Collected data:
-.-.-

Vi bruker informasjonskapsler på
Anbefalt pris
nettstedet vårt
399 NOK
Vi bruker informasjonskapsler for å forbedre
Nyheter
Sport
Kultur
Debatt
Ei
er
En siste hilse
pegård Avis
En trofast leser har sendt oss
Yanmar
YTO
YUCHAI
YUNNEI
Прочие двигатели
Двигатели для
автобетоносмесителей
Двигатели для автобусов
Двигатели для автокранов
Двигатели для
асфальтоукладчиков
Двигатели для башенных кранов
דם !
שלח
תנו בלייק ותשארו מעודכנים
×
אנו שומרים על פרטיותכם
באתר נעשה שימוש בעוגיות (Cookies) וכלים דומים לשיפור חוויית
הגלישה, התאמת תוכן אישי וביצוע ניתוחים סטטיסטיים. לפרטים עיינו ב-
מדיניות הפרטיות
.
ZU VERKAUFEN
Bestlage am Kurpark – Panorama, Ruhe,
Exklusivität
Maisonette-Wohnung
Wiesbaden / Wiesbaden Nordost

-.-.-

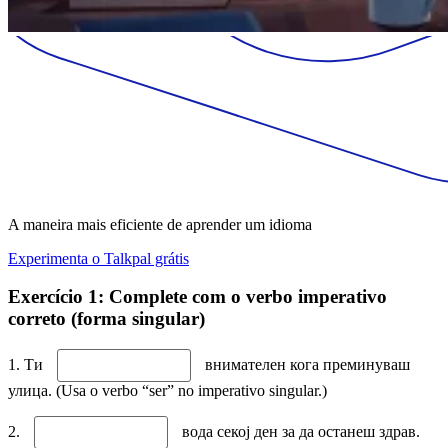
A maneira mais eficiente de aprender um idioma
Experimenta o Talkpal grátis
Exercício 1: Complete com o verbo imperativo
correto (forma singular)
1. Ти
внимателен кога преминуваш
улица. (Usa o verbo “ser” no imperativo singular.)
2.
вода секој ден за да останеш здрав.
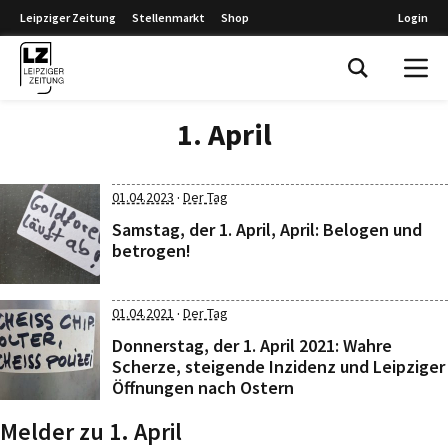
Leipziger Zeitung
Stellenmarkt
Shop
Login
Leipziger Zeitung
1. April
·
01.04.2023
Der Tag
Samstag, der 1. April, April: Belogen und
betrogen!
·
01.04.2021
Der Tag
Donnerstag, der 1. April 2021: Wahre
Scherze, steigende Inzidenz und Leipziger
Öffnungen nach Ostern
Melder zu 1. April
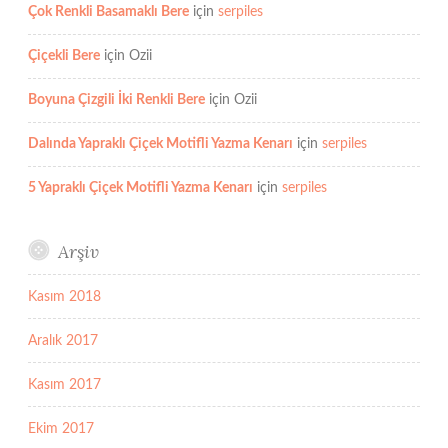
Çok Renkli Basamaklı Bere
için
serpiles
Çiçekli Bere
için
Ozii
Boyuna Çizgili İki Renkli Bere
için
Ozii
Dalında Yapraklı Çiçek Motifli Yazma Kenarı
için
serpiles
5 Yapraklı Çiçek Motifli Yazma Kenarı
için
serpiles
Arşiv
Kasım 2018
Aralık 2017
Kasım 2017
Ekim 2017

-.-.-

- **Instructions for the task**
Write out, from the lines above, only those from the line with "Vi bruker informasjonskapsler på" to the line with "Прочие двигатели", exactly as given, including the first and the last.

- **Task result**
Vi bruker informasjonskapsler på
Anbefalt pris
nettstedet vårt
399 NOK
Vi bruker informasjonskapsler for å forbedre
Nyheter
Sport
Kultur
Debatt
Ei
er
En siste hilse
pegård Avis
En trofast leser har sendt oss
Yanmar
YTO
YUCHAI
YUNNEI
Прочие двигатели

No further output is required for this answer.